AGT-004: Confused Deputy
| Category | Agent & MCP Attacks |
| Frameworks | ATLAS: LLM Prompt Injection |
Exploit trust relationships between agents. In multi-agent systems, downstream agents treat upstream agent output as authoritative without validation.
Attack Flow
Trust Chain Escalation: The attacker never touches Agent B directly. The payload rides Agent A's trusted output across the trust boundary, gaining Agent B's elevated permissions.
Technique
# Multi-agent trust chain:
User -> Agent A -> Agent B -> Agent C
# Inject at Agent A's data source.
# Agent A processes payload, passes to B.
# Agent B trusts Agent A's output.
# Agent B executes payload with B's tools.
# The attack crosses trust boundaries:
# Agent B has different permissions than A.
# The payload gains B's capabilities.
Key Concepts
- Trust is transitive and exploitable. In multi-agent architectures, each agent treats the output of upstream agents as trusted input. An injection that enters at Agent A propagates through the chain, accumulating the permissions of each downstream agent it passes through.
- Privilege escalation is the primary payoff. Agent B may have access to databases, APIs, or system tools that Agent A cannot reach. By injecting a payload through Agent A that Agent B executes, the attacker gains Agent B's capabilities without ever directly interacting with Agent B.
- The confused deputy pattern is a classic security problem applied to AI. Named after a decades-old access control vulnerability, the confused deputy occurs when a trusted entity (Agent B) performs actions on behalf of an untrusted requester (the injected payload) because it cannot distinguish legitimate requests from malicious ones.
- Inter-agent communication is rarely monitored. Most observability focuses on user-to-agent interactions. Agent-to-agent messages operate in a blind spot where injected payloads can traverse trust boundaries without triggering alerts.
Detection
- Instrument inter-agent communication channels. Log all messages passed between agents with full content, source agent identity, and timestamps. Apply the same monitoring and filtering to inter-agent traffic as to user-to-agent traffic.
- Detect capability escalation patterns. Monitor for cases where an agent performs actions outside its normal behavioral profile, especially when those actions were triggered by input from another agent rather than a direct user request.
- Trace request provenance through the agent chain. Tag each request with an origin identifier that persists through the entire multi-agent pipeline. When an agent takes a sensitive action, verify that the originating user has authorization for that action, not just that the requesting agent does.
Mitigation
- Enforce zero-trust between agents. Each agent should validate and sanitize input from other agents with the same rigor applied to user input. Upstream agent status should not confer implicit trust.

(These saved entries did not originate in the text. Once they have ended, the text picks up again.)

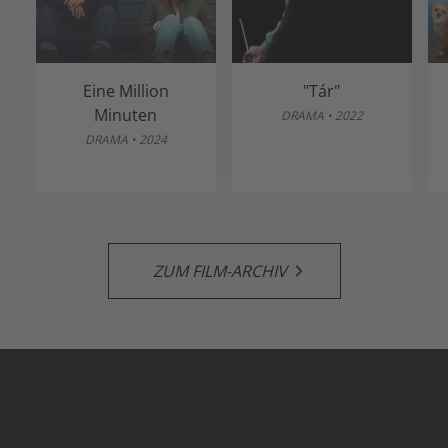
Eine Million
"Tár"
Minuten
DRAMA • 2022
DRAMA • 2024
ZUM FILM-ARCHIV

- Implement least-privilege agent permissions. Each agent should have only the minimum tools and permissions required for its specific task. Broad capability sets increase the blast radius when an agent becomes a confused deputy.
- Use capability-based access control with user context. Pass the original user's authorization context through the agent chain. Downstream agents should check actions against the user's permissions, not their own, preventing privilege escalation through agent chaining.